Manakin Genome (1.12Gb) Skip - wordlen - time to index - percent mapped at 85% -s 13 -k 13 - 1:00 - 2.04% -s 13 -k 16 - 2:45 - 2.17% -s 6 -k 13 - 1:30 - 1.15% -s 2 -k 13 - 3:17 - 0.00% -s 16 -k 16 - 2:21 - 3.27% -s 4 -k 16 - 7:23 - 1.71%

Zebra Finch (1.22GB)

Mapping

NB

  • Smalt -a flag will output explicit alignments and indicate deviation from reference. This could be useful. It outputs a mangled .sam file with positional information like this:

      QUERY:         77 AATTGATACAAATATTCC 94
    
      REFERENCE:  181717161 AATTGATACAAATATTCC 181717178
    

.sam file it writes is not parseable by samtools though.

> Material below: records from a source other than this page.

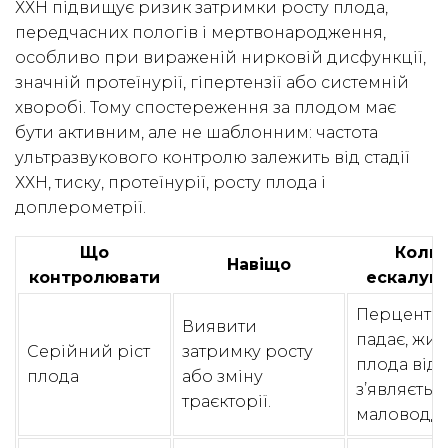
ХХН підвищує ризик затримки росту плода,
передчасних пологів і мертвонародження,
особливо при вираженій нирковій дисфункції,
значній протеїнурії, гіпертензії або системній
хворобі. Тому спостереження за плодом має
бути активним, але не шаблонним: частота
ультразвукового контролю залежить від стадії
ХХН, тиску, протеїнурії, росту плода і
доплерометрії.
Що
Коли
Навіщо
контролювати
ескалув
Перценти
Виявити
падає, жив
Серійний ріст
затримку росту
плода відс
плода
або зміну
з’являєтьс
траєкторії.
маловоддя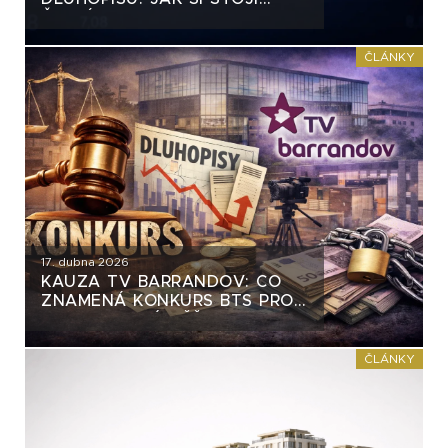
ČESKÝ TRH
ČLÁNKY
17. dubna 2026
KAUZA TV BARRANDOV: CO
ZNAMENÁ KONKURS BTS PRO
DLUHOPISOVÉ VĚŘITELE S-24
ČLÁNKY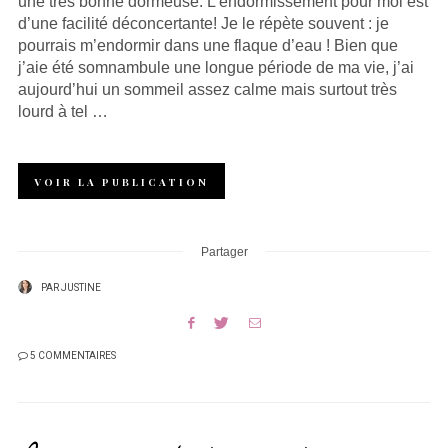
une très bonne dormeuse. L’endormissement pour moi est
d’une facilité déconcertante! Je le répète souvent : je
pourrais m’endormir dans une flaque d’eau ! Bien que
j’aie été somnambule une longue période de ma vie, j’ai
aujourd’hui un sommeil assez calme mais surtout très
lourd à tel …
VOIR LA PUBLICATION
Partager
PAR
JUSTINE
5 COMMENTAIRES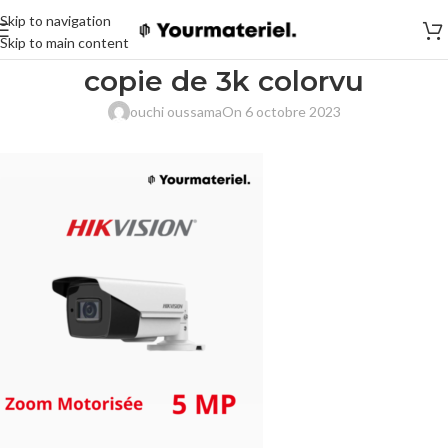
Skip to navigation
Skip to main content
copie de 3k colorvu
ouchi oussama
On 6 octobre 2023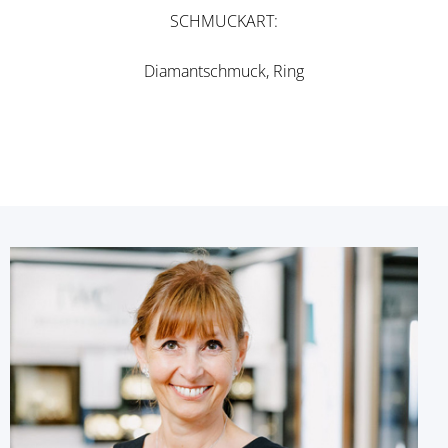
SCHMUCKART
Diamantschmuck, Ring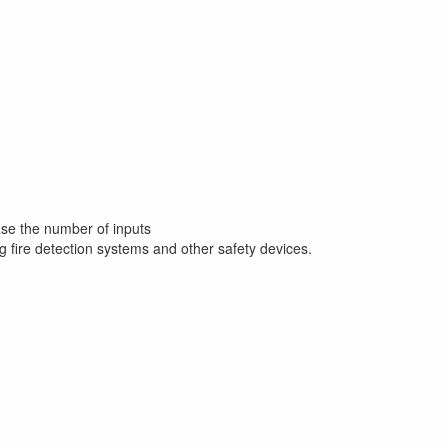
ase the number of inputs
 fire detection systems and other safety devices.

Thoughts on organization/objects

  • The reference_sequence_path should be moved up in the params file ordering. I'm thinking it could be param 5. But maybe we should wait on reordering until after refseq branch is merged.
  • Step3 could have an assembly_method toggle with three options: de_novo (default), reference, and hybrid (if we make a hybrid approach). Indexing only needs to be done for the second two approaches.
  • Step3 reference assembly could create a new dir/ called reference, e.g. data1.dirs.reference
  • I suppose the index is a property of the Assembly object, but not of Sample objects... we could make the reference files available as an attribute of the Assembly object, e.g., data1.